# Troubleshooting Guide

This document provides solutions for common issues encountered when running the Toxic Eye application.

## Gradio Version Compatibility

Ensure that you're using Gradio version 5.23.2 as specified in the project's `README.md` file:

```bash
pip install gradio==5.23.2
```

You can check your current Gradio version with:

```bash
pip show gradio
```

If you're running on HuggingFace Spaces, check that the `sdk_version` in the README.md frontmatter is set to 5.23.2:

```yaml
sdk: gradio
sdk_version: 5.23.2
```

Using older or newer versions might cause unexpected behavior with the Spaces GPU integration.
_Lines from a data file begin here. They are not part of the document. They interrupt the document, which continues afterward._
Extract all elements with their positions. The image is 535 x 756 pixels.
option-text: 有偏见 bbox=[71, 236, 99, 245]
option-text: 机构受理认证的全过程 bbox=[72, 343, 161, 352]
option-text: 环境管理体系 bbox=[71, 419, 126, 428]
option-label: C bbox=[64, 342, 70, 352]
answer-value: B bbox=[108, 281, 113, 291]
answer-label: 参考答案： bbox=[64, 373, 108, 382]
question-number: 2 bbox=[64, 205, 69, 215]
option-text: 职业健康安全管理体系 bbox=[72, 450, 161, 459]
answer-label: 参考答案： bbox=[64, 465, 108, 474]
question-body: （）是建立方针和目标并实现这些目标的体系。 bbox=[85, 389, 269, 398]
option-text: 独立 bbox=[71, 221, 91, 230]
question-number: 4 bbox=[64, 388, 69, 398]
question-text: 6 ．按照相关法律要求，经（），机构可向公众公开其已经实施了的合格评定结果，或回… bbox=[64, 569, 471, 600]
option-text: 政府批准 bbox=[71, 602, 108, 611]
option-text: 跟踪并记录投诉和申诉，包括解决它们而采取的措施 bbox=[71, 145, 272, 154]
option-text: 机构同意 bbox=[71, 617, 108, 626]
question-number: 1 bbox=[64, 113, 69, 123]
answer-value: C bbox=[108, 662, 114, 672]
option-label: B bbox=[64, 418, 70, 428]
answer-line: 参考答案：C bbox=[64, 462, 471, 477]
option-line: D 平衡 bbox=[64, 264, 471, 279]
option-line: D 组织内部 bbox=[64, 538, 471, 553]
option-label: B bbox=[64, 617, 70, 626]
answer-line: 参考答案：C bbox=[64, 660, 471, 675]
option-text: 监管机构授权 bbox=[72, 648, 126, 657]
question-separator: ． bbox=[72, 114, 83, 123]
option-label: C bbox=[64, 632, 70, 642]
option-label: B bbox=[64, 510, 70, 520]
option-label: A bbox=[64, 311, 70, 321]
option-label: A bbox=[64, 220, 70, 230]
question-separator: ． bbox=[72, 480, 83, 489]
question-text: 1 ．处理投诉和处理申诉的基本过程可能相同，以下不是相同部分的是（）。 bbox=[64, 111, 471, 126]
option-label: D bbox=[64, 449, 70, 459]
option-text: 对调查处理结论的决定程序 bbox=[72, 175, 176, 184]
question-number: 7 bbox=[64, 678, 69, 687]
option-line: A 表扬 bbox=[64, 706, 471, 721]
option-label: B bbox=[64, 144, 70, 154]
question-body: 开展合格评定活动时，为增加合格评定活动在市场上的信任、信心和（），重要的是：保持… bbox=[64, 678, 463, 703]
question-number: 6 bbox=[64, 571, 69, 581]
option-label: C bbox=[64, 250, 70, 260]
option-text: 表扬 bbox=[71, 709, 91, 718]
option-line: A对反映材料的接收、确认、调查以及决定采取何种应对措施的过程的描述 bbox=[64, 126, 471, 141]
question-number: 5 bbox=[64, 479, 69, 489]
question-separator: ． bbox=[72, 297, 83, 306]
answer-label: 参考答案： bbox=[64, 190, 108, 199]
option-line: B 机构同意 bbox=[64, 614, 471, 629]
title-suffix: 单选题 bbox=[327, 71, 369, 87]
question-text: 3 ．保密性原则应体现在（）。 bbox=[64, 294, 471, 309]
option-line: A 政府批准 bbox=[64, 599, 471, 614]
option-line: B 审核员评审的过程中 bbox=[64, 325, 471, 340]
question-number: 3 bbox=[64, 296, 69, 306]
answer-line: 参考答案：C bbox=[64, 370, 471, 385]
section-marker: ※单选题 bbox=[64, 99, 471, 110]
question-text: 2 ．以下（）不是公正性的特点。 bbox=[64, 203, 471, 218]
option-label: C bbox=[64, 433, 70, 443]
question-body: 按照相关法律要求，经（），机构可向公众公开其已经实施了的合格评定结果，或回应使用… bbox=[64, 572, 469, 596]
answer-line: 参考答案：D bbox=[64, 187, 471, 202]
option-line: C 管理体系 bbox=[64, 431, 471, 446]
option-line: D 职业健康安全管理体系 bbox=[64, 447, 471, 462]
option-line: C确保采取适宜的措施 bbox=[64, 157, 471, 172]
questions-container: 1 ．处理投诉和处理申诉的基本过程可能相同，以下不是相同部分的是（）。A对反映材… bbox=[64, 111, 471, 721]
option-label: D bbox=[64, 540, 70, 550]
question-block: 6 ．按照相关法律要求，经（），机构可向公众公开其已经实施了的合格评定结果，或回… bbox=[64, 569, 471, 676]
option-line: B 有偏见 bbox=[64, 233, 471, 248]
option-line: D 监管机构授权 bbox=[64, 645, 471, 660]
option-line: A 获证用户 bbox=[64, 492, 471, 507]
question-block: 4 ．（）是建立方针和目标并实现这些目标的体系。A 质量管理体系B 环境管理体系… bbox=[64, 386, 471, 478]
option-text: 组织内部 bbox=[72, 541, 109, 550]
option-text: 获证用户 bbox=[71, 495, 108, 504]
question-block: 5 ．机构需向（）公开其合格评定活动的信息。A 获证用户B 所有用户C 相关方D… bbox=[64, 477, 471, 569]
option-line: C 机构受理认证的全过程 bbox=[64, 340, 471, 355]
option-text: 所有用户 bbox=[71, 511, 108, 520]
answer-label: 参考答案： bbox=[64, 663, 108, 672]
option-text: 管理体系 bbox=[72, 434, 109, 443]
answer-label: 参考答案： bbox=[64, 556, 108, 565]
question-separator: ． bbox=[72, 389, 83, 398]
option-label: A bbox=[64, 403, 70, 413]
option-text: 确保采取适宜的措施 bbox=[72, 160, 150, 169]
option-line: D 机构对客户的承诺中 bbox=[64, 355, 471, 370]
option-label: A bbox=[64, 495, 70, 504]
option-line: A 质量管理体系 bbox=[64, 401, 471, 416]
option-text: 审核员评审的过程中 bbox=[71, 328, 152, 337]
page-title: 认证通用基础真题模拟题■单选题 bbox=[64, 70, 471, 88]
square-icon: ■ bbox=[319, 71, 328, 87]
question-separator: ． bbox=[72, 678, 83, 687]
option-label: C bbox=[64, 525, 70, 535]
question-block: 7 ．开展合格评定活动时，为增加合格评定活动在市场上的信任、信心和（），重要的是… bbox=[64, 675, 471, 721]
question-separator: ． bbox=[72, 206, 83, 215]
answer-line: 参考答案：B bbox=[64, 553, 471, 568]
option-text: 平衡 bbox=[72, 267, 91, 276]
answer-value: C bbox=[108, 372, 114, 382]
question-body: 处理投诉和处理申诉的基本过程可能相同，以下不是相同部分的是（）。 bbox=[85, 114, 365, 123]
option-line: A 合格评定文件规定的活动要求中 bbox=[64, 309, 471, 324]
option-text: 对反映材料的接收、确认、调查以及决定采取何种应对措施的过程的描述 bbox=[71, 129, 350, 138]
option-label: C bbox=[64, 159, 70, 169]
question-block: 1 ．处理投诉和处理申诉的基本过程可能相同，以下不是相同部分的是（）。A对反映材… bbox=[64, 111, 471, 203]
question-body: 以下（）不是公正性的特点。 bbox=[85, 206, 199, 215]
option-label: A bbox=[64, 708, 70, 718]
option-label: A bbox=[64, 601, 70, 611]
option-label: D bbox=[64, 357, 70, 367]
## GPU Acceleration Issues

### spaces.GPU Decorator Issues

We've observed that the `spaces.GPU` decorator may not work correctly when used with methods inside a class. This can lead to errors like:

```
HTTP Request: POST http://device-api.zero/release?allowToken=... "HTTP/1.1 404 Not Found"
Error in text generation: 'GPU task aborted'
```

### Solution

1. The syntax for spaces.GPU can be either with or without parentheses. Both of these syntaxes should work:

   ```python
   @spaces.GPU
   def generate_text(model_path, text):
       # ...
   ```

   ```python
   @spaces.GPU()
   def generate_text(model_path, text):
       # ...
   ```

   If you need to specify a duration for longer GPU operations, use parentheses:
   
   ```python
   @spaces.GPU(duration=120)  # Set 120-second duration
   def generate_long_text(model_path, text):
       # ...
   ```

2. Use standalone functions instead of class methods with spaces.GPU:

   **Problematic:**
   ```python
   class ModelManager:
       @spaces.GPU
       def generate_text(self, model_path, text):  # Class method doesn't work well
           # ...
   ```

   **Recommended:**
   ```python
   @spaces.GPU
   def generate_text_local(model_path, text):  # Standalone function
       # ...
   ```

3. Use direct pipeline creation instead of loading model and tokenizer separately:

   **Recommended:**
   ```python
   tokenizer = AutoTokenizer.from_pretrained(model_path)
   pipe = pipeline(
       "text-generation",
       model=model_path,  # Pass the model ID/path directly
       tokenizer=tokenizer,
       torch_dtype=torch.bfloat16,
       device_map="auto"
   )
   ```

4. Use synchronous `InferenceClient` instead of `AsyncInferenceClient` for API calls:

   **Recommended:**
   ```python
   from huggingface_hub import InferenceClient
   client = InferenceClient(model_id)
   response = client.text_generation(text)  # Synchronous call
   ```

5. Implement appropriate error handling to gracefully recover from GPU task aborts:

   ```python
   try:
       result = pipeline(text)
       return result
   except Exception as e:
       logger.error(f"Error: {str(e)}")
       return f"Error: {str(e)}"  # Return error message instead of raising
   ```

## Other Common Issues

### Multiple Models Loading Timeout

When preloading multiple large models, the application might timeout or crash due to memory constraints.

**Solution:**
- Use `torch.bfloat16` or `torch.float16` precision to reduce memory usage
- Add `trust_remote_code=True` parameter when loading models
- Use `do_sample=False` to make text generation more deterministic
- Keep token generation limits reasonable (max_new_tokens=40 or less)

### API vs Local Model Performance

When mixing API and local models, you might encounter inconsistent behavior.

**Solution:**
- Keep separate functions for API and local model execution
- Handle errors distinctly for each type
- Use non-async code for simpler execution flow

## Reporting Issues

If you encounter issues not covered in this guide, please report them by creating an issue in the repository with:
- A detailed description of the problem
- Relevant error messages
- Steps to reproduce the issue
- Your environment information (OS, Python version, GPU, etc.)